Neila Latrous : Dans les statuts de l’UMP, il existe une sorte de cénacle qui s’appelle la commission des sages qui a été convoqué par le député du Nord Gérald Darmanin. Celui-ci est une espèce de cour suprême qui peut se prononcer sur tout manquement à l’honneur ou à l’intégrité d’un élu de l’UMP et il rassemble tous les anciens présidents et secrétaires généraux, les présidents des anciens partis et un certain nombre de personnalités choisies par les groupes parlementaires pour leur ancienneté. Si celle-ci se réunit, elle comprendra, entre autres, Nicolas Sarkozy au premier plan, Alain Juppé, Xavier Bertrand et Jean-François Copé, et très probablement François Fillon grâce aux parlementaires qui le soutiennent. Mais même par ce biais là, j’ai du mal à imaginer que Nicolas Sarkozy puisse régler ce problème.
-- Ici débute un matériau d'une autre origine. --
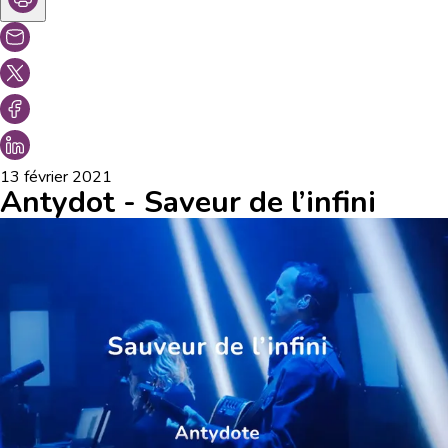
13 février 2021
Antydot - Saveur de l’infini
En tout cas, il ne peut pas s’immiscer officiellement dans l’élection d’une autre manière.

Josée Pochat : Le retour de Nicolas Sarkozy ? Je suis dubitative… Qui sont les sarkozystes aujourd’hui ? Des gens comme Nadine Morano et Frédéric Lefebvre qui en dehors de Nicolas Sarkozy n’ont pas fait carrière et qui savent que sans lui ils ne feront jamais carrière. Mais au-delà de ces personnalités, je ne suis pas sûre que le reste de l’UMP souhaite vraiment le retour de Nicolas Sarkozy, en particulier ceux qui estiment qu’ils ont déjà été longtemps numéro 2 et qui se battent comme des chiffonniers pour devenir numéro 1. Et puis pour que Nicolas Sarkozy soit un dernier recours, il faudrait déjà que l’UMP survive à ce qui est en train de se passer. Ce n’est pas gagné…
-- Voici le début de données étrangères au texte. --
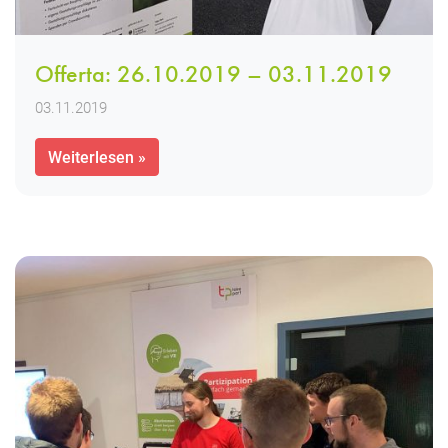
Offerta: 26.10.2019 – 03.11.2019
03.11.2019
Weiterlesen »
Christian de Villeneuve : Le retour de Nicolas Sarkozy ne me semble en aucun cas un recours pour ramener le calme au sein de l’UMP pour la simple et bonne raison qu’il ne reviendra pas. Il n’a aucun intérêt à descendre dans l’arène politicienne et boueuse de l’UMP dans l’état dans lequel elle se trouve. La seule chose qui pourrait le faire revenir serait une véritable explosion ou plutôt implosion de l’UMP, soit pour la sauver, soit en se positionnant dans la nouvelle composition de la droite.

Juan Pedro Quinonero : Pour l’instant, je ne vois aucun autre recours pour l’UMP que Nicolas Sarkozy. J’ai le sentiment qu’en fait la France est un pays monarchiste qui élit son roi tous les cinq ans. Je ne sais pas ce qu’il peut se passer d’ici à 2017 mais pour l’instant il me semble être le seul à pouvoir occuper ce rôle. Peut-être qu’un homme ou une femme sortira du lot et sera capable de trouver une légitimité bien qu’il ne semble pas qu’il se soit fait connaître jusqu’à maintenant. Quant à une direction collégiale de sages, cela me semble d’un érotisme de frigidaire.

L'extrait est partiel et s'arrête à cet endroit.